Thursday, December 11, 2008
Night is right
Seraphine Pick: Fall and Trip Hazards
Michael Lett
11 December - 31 December 2008
We have here six new paintings from Pick: two beauties (Wandering Rose; Five Miles of You); two middling works (Good Morning, Morning; Fall and Trip Hazards): and two awful ones (Dressed Up For the Letdown; Love Like Yours). The works are shown from top to bottom.
The really successful works are so because of their unrelenting theatricality and spatial resolution. They are simple and immediate as composed images. Not too complicated. And rich in interpretative possibilities.
The other paintings tend to get spoiled by two main sorts of problem. One is that often the women seem stiff and robotlike, as if they secretly suffer from ghastly spinal ailments. They are more like plastic dolls than human.
The other is that often Pick’s forms aren’t anchored convincingly in the illusory space. They hover above the ground instead of standing or sitting on it. I think she knows this and tries to joke about it. Hence the pot plant on stilts in Good Morning, Morning.
Fall and Trip Hazards seems to be about sexual anticipation, but with an odd,ungainly composition that is making a joke about Balthus.
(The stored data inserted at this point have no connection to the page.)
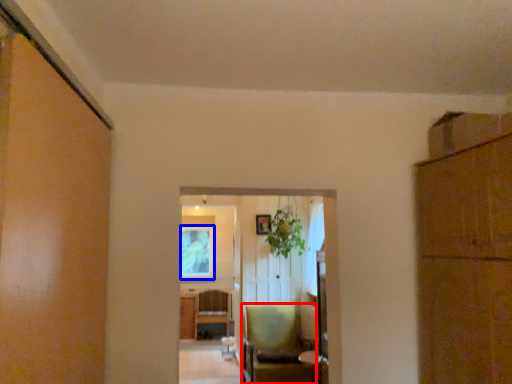 Question: Which of the following is the farthest to the observer, chair (highlighted by a red box) or window screen (highlighted by a blue box)?

Choices:
 (A) chair
 (B) window screen

Answer: (B) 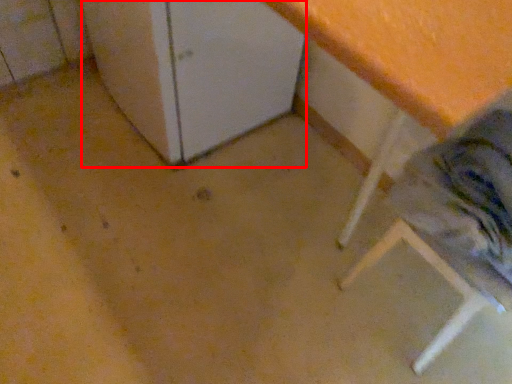 Question: Where is leftover (annotated by the red box) located in relation to step stool in the image?

Choices:
 (A) right
 (B) left

Answer: (B) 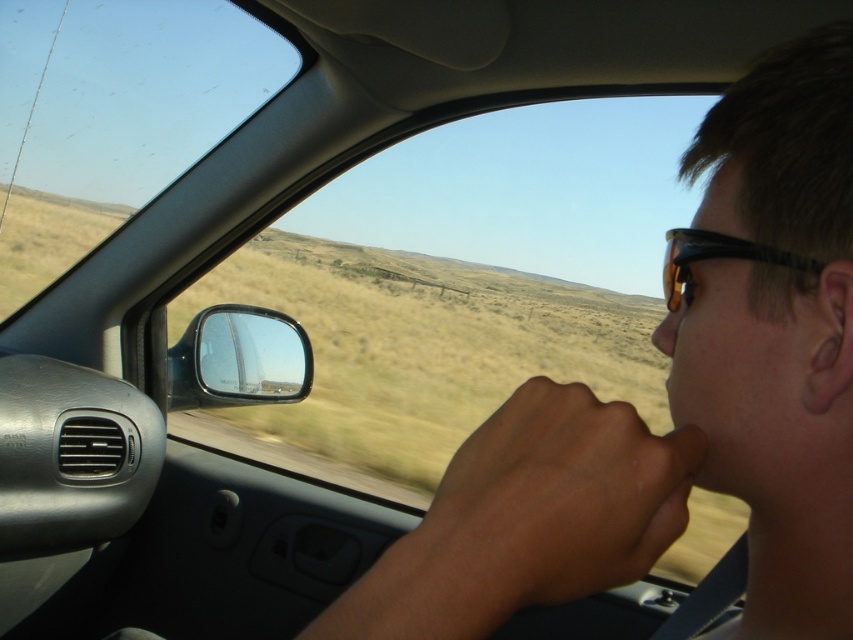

The windows have a compelling rhythm while the precariously balanced reclining figure leaning back has a lip that looks like a tongue. It is pointedly the same height as the standing woman’s genitals. And the plastic tape covering the window crack looks like an erect phallus.
You think I am being a grub? Well Pick paintings are often sexual. She constructs images knowingly. These aren’t accidents. A viewer with a filthy mind is her perfect viewer.
The other paintings have young women suffering from frozen posture. They are sickeningly demure, and the paintings would be better without them, especially Love Like Yours where the trees on the skyline behind the rocks are fantastically inventive. She seems to have more facility with paint when creating night-time scenes. Apart from the brilliant Five Miles of You, in this show nocturnal imagery is what seems to suit her best.